Socket.IO is frequently described as a WebSocket library but is better understood as an abstraction layer over multiple transports, with WebSockets being the preferred transport and long-polling as a fallback. It adds rooms, namespaces, automatic reconnection, acknowledgments, and broadcasting to the raw WebSocket model.

Socket.IO is not the WebSocket protocol. A standard WebSocket client cannot connect to a Socket.IO server; a Socket.IO client cannot connect to a standard WebSocket server. This matters if you are designing an API that non-browser clients will consume — you are committing to Socket.IO’s protocol on both sides.

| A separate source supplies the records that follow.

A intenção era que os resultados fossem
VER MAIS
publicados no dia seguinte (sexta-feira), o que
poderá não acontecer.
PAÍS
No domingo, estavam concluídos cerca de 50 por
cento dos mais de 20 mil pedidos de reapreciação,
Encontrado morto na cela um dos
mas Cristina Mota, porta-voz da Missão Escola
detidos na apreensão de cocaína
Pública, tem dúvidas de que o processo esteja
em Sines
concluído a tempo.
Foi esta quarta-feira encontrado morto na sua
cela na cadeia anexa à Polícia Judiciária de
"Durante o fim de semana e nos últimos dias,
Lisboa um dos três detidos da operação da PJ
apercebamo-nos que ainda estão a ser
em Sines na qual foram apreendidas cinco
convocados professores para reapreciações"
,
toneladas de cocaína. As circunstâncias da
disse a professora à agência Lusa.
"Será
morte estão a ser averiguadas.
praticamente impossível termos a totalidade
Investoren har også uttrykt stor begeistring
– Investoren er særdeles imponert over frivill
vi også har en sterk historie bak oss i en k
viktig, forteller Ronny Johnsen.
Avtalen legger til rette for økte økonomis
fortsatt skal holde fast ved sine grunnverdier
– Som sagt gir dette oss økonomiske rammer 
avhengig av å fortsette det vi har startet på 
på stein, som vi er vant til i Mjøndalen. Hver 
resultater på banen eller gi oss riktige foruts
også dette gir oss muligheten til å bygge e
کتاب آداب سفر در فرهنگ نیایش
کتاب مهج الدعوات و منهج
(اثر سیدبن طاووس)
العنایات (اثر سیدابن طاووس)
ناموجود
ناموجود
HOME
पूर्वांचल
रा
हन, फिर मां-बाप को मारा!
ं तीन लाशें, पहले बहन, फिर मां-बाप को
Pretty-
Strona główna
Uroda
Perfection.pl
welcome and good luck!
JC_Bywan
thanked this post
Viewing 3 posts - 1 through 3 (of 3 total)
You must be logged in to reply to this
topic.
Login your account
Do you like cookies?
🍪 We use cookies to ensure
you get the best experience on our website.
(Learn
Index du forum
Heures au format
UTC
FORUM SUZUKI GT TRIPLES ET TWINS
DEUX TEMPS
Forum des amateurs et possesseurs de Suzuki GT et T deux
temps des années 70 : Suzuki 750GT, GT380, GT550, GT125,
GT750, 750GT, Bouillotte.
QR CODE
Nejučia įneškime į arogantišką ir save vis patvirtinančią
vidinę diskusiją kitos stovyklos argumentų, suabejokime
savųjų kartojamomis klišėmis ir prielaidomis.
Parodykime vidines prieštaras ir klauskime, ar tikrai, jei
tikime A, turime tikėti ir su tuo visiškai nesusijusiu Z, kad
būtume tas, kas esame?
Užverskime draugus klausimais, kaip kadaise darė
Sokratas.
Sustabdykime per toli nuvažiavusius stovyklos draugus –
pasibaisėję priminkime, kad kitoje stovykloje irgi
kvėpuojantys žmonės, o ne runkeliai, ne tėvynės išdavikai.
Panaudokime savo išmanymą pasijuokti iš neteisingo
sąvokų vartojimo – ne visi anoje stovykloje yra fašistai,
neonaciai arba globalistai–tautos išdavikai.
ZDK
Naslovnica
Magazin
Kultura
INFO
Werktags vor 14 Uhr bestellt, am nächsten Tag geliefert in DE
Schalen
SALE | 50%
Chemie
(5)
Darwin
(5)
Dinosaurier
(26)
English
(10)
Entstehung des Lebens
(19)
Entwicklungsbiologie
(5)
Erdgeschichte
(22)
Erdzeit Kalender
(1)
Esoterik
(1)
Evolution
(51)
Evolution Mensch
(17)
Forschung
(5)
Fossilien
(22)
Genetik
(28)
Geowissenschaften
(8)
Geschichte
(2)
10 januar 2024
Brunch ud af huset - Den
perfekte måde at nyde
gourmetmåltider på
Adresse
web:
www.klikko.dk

The library is a reasonable choice for browser-heavy applications where the application semantics it provides (rooms, broadcasts, namespaced channels) match your needs. It is a poor choice if you want protocol interoperability or if you are running in an environment where the fallback to long-polling is not needed (most modern mobile clients support WebSockets natively).

Operational Reality

Both WebSockets and SSE are harder to operate than REST endpoints in certain specific ways.

Connection state means your autoscaling story changes. With stateless HTTP, adding or removing servers is transparent. With persistent connections, removing a server means dropping all its connections. Clients will reconnect, but they will experience an interruption. Blue/green deployments require graceful connection draining rather than hard cutover.

Both protocols interact oddly with TLS termination at load balancers. WebSockets require the load balancer to forward the upgraded connection, not just proxy HTTP/1.1. SSE requires the response not to be buffered. These are configured per-server, and the defaults are usually wrong.

Monitoring connection counts, message rates, and connection lifetimes requires tooling that most generic HTTP monitoring systems do not provide. You will need to instrument your application code.

None of these problems are unsolvable. They are just problems that do not exist with stateless REST, and you should plan for them before they surprise you in production at 2 AM.